J'ai récemment changé le clavier de mon powerbook 12" et suivi le programme d'échange de la batterie. Je m'en sers intensivement depuis que je l'ai (c'est à dire 3 ans 1/2). Depuis hier, il se met a faire un espèce de bruit étrange (comme si le dique dur frottait contre quelque chose). Je l'ai éteint, redémarré, même bruit au bout de dix secondes avec la pomme de l'écran de chargement qui se transforme en signe "sens interdit" . Nouvel essai une quinzaine d'heures plus tard, l'ordinateur démarre très bien, puis dix minutes plus tard, le bruit recommence. Quoique étrangement, il cesse lorsque l'ordinateur est penché (ce qui n'est malheureusement pas pratique ).
Quelqu'un à il une idée du problème et comment le résoudre svp? (poussière dans l'ordi, disque dur mort...)

Merci.


----------



## daffyb (23 Février 2007)

disque dur Mort


----------



## Anonyme (24 Février 2007)

Je crois que ton disque est moribond. Vérifie l'état s.m.a.r.t (qui peut ne rien voir)et  bien évidement, fait une sauvegarde pendant qu'il est encore temps.
si tu dispose d'un utilitaire plus pointu pour tester le disque, tant mieux.


----------



## martiste (24 Février 2007)

Merci.

Dans ce cas là, que me conseils-tu? Vu que j'ai un disque dur externe, je suppose que je peux sauvegarder mes données dessus, mais le changement de disque proprement dis, vaut il mieux le faire sois même, le faire faire (difficil, risqué, cher?)...


----------



## martiste (24 Février 2007)

C'est quoi l'état smart?


----------



## tedy (24 Février 2007)

Alors pour le démontage c'est pas super compliqué si tu le fais gentillement.
On oublie le marteau et le gros tournevis 

il y a un tuto très bien la dessus sur powerbook.fr
Après faut les bon outils (ça va pas chercher bien loin non plus) et prendre son temps.

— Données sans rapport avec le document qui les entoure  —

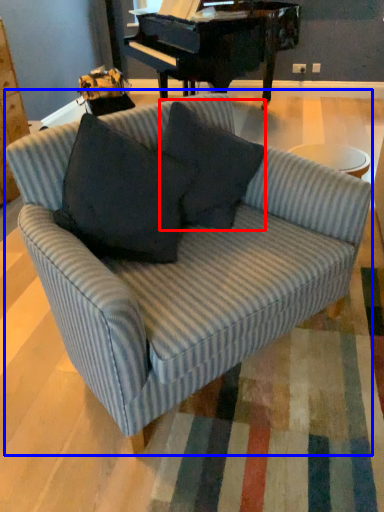 Question: Which object appears closest to the camera in this image, throw pillow (highlighted by a red box) or studio couch (highlighted by a blue box)?

Choices:
 (A) throw pillow
 (B) studio couch

Answer: (B) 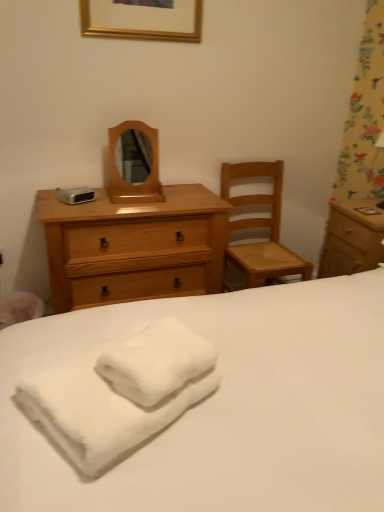 Question: From their relative heights in the image, would you say light brown wooden chest of drawers at center-left is taller or shorter than gold wooden picture frame at upper center?

Choices:
 (A) tall
 (B) short

Answer: (A)

Question: Is light brown wooden chest of drawers at center-left to the left or to the right of gold wooden picture frame at upper center in the image?

Choices:
 (A) left
 (B) right

Answer: (A)

Question: Based on their relative distances, which object is farther from the gold wooden picture frame at upper center?

Choices:
 (A) wooden mirror at center
 (B) wooden nightstand at right
 (C) white fluffy bath towel at lower left
 (D) wooden chair at right
 (E) light brown wooden chest of drawers at center-left

Answer: (C)

Question: Estimate the real-world distances between objects in this image. Which object is farther from the white fluffy bath towel at lower left?

Choices:
 (A) gold wooden picture frame at upper center
 (B) wooden nightstand at right
 (C) light brown wooden chest of drawers at center-left
 (D) white soft towel at center
 (E) wooden chair at right

Answer: (A)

Bilan après tout cela, tu auras fais une super économie et ton PB sera tout neuf 


Pour l'état smart maintenant, je voudrais pas dire de bétises mais le logiciel va controler le disque, déterminer si il y a des secteurs défectueux et les neutraliser (j'en suis pas sure du tout)...
En gros ça regarde avec précision l'état de ton disque dur :rose:

tedy


----------



## tedy (24 Février 2007)

hop hop hop... 

Le lien en question pour le démontage de la bête :

http://www.powerbook-fr.com/powerbook/demontage/alubook_12_g4_article53.html

Bon courage, la première fois ça fait peur mais en respectant la règle de base qui est de ne jamais forcer tout ce passera bien


----------



## martiste (24 Février 2007)

merci teddy


----------